Brain Tumours

[OllyBJolly]

I'm hoping someone has some knowledge or experience of this.

My sister was diagnosed with a brain tumour (glioma) about a year ago following the onset of epilepsy. She suffers from PTSD, mobility problems and memory/comprehension issues which are (probably) unrelated to this. I attend all appointments with her.

The neurosurgeon said the tumour was inoperable because of location. She was to have four monthly MRIs to monitor growth . At our last meeting with the neurosurgeon in August they discovered two other growths which they said were likely to be vascular malformations (I'm sure there was another word they used but I can't remember it - cavernoma?)

She had a further scan in December. The neuro-oncologist called her yesterday so I only have her account of what was said and she says she may have got it wrong. She was told the other growths are tumours. She is to go for a biopsy within the next two weeks that will be a 2-3 night stay in hospital. She will then start a course of PCV chemotherapy. The relevant departments will be in touch with appointments etc.

She sounded very calm - she says she feels she is in safe hands. I'm freaking out, but of course can't let her know that. Is this all as bad as it sounds - it seems to have escalated so very quickly?

She lives 200 miles from me and usually I'll see her every fortnight.

What a caring sister you are.

Your DS should be copied in to all letters from her consultant and these could provide an insight as to what is happening. Maybe you could ask to see them?

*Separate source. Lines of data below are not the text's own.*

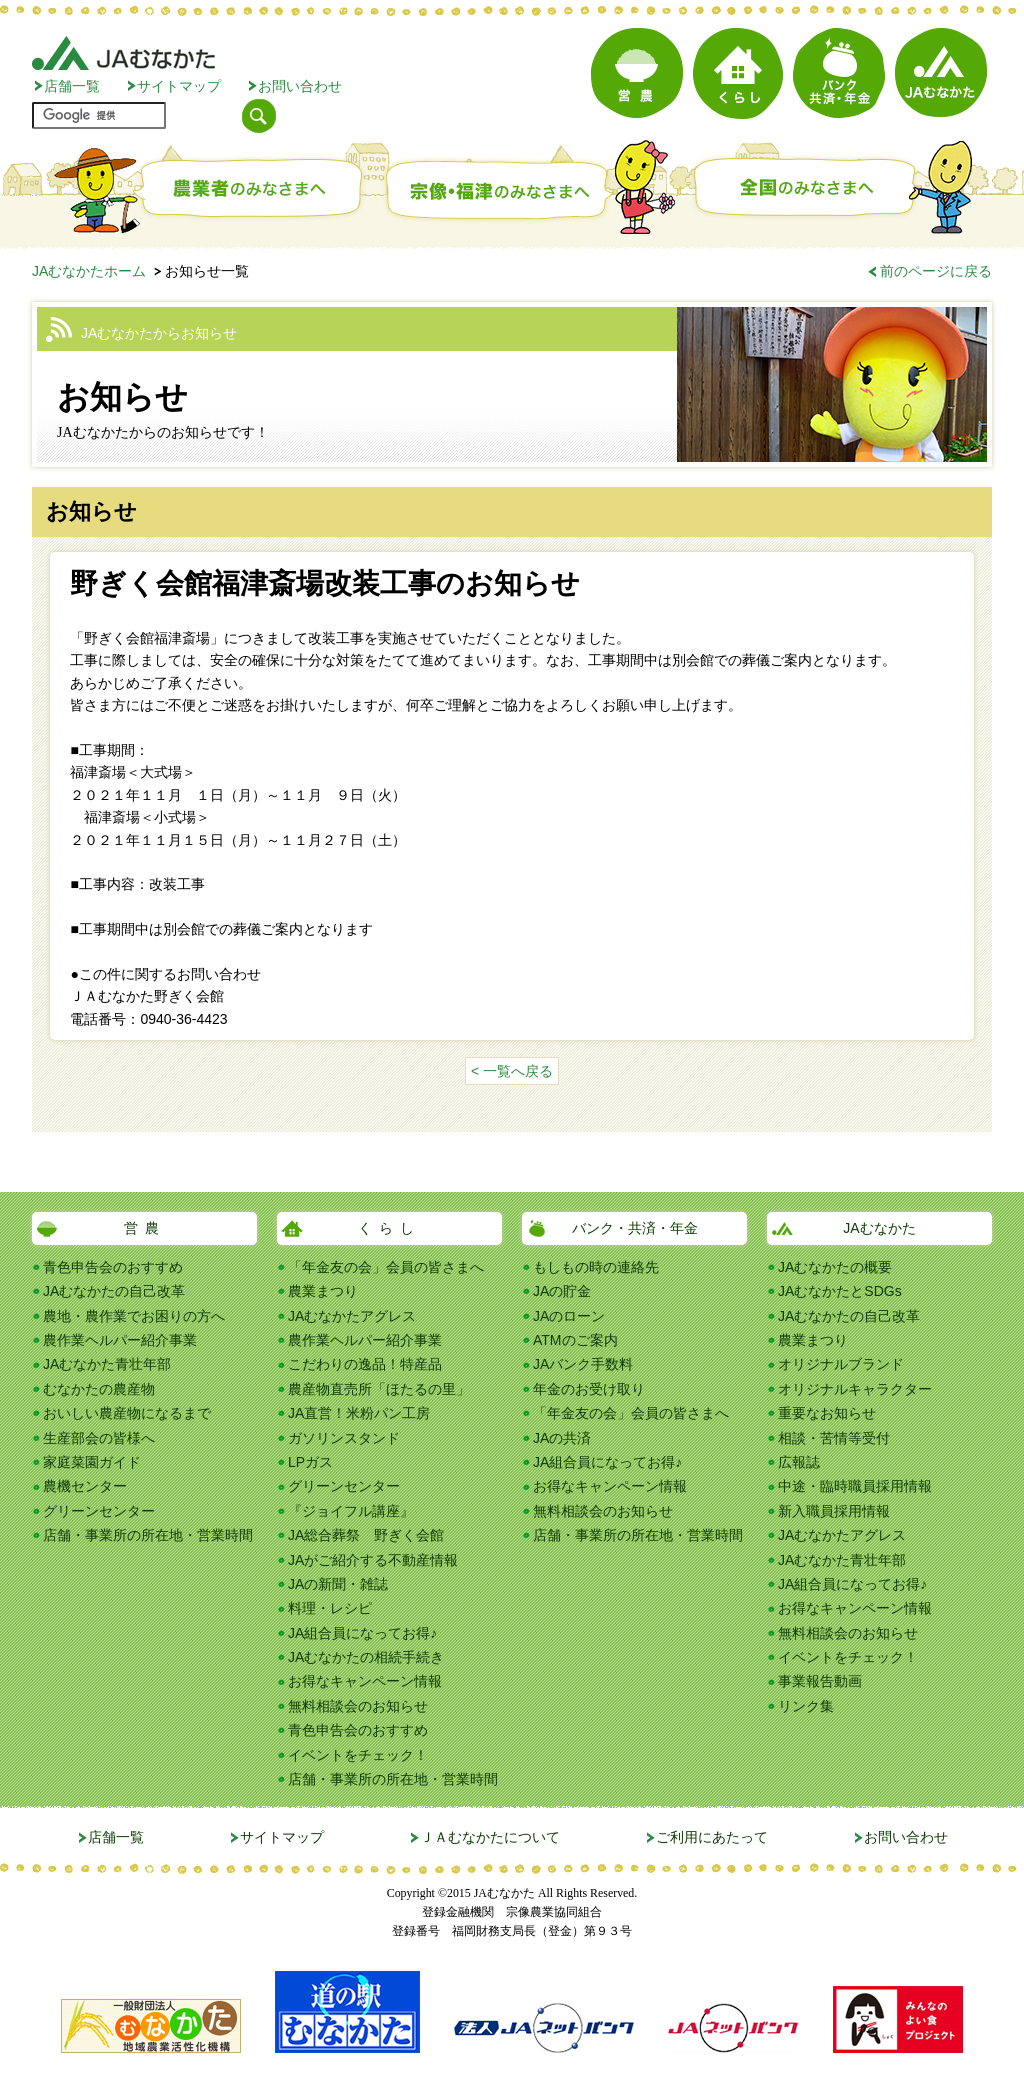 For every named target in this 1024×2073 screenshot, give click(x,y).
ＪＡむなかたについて (490, 1837)
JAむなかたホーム (89, 271)
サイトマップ (179, 86)
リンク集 (806, 1706)
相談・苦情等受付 (834, 1438)
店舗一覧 (72, 86)
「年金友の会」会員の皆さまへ (386, 1267)
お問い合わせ (300, 86)
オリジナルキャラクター (855, 1389)
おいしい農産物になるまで (127, 1413)
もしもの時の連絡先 (596, 1267)
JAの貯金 (562, 1291)
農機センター (85, 1486)
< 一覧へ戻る (512, 1071)
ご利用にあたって (712, 1837)
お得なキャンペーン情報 (365, 1681)
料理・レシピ (330, 1608)
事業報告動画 (820, 1681)
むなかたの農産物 (99, 1389)
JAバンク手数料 (583, 1364)
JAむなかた (879, 1228)
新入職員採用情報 (834, 1511)
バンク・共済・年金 (635, 1228)
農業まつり (323, 1291)
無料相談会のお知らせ (358, 1706)
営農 (145, 1228)
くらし (389, 1228)
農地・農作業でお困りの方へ (134, 1316)
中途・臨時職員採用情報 (855, 1486)
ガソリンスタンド (344, 1438)
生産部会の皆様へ (99, 1438)
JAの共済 (562, 1438)
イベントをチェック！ (358, 1755)
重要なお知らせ (827, 1413)
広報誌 (799, 1462)
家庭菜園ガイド (92, 1462)
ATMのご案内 (575, 1340)
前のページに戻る (936, 271)
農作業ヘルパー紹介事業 (120, 1340)
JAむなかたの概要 (835, 1267)
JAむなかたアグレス (352, 1316)
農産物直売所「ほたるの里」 (379, 1389)
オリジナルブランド (841, 1364)
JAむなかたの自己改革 (114, 1291)
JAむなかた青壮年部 (107, 1364)
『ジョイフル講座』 (351, 1511)
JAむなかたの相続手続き (366, 1657)
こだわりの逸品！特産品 (365, 1364)
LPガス (310, 1462)
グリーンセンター (99, 1511)
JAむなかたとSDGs (840, 1291)
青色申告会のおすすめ (113, 1267)
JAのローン (569, 1316)
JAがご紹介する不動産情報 (373, 1560)
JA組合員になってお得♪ (362, 1633)
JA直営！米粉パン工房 (359, 1413)
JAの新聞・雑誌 (338, 1584)
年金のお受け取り (589, 1389)
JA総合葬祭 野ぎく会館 (366, 1535)
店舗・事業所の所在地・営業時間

I have always found that getting information is very tricky. It's only when I have questioned doctors for specifics that I have got clear answers.

It's a bit chicken and egg, if you don't have the info you don't know what to ask...

You might want to know if the cancer has become more aggressive, what grade it is, what the response rate for the chemo is.

I find the more I know the better I feel, good luck.

Thank you.

I do get all the letters (because DSis laboriously types them out and emails me!) but because this is a phone call I've not been party to it. I'm worried at such a dramatic turnaround from previous communications.

Thank you for these questions and the pointer about being specific. That's really helpful. I might give the consultant's secretary a call and ask if I can email him. I'm conscious these people are incredibly busy and although he's been so generous with his time on previous occasions I don't want to take advantage.

If it seems appropriate and your sister would benefit, you might be able to ask to be specifically copied in to communication, with her agreement. Especially if she has known memory issues.

"Watch and wait" is often a useful strategy in determining what treatment and when to actually use it. But difficult when the mode switches to "ok lets get on with it". Hope things become clearer and go ok.

Thanks, Python. We were talking about me having power of attorney just so I have authority to talk on her behalf. Guess we should organise that sooner rather than later.

You're right - "watch and wait" was the exact phrase the consultant used in the early days. I'd thought that might go on for years. This is all a bit quick.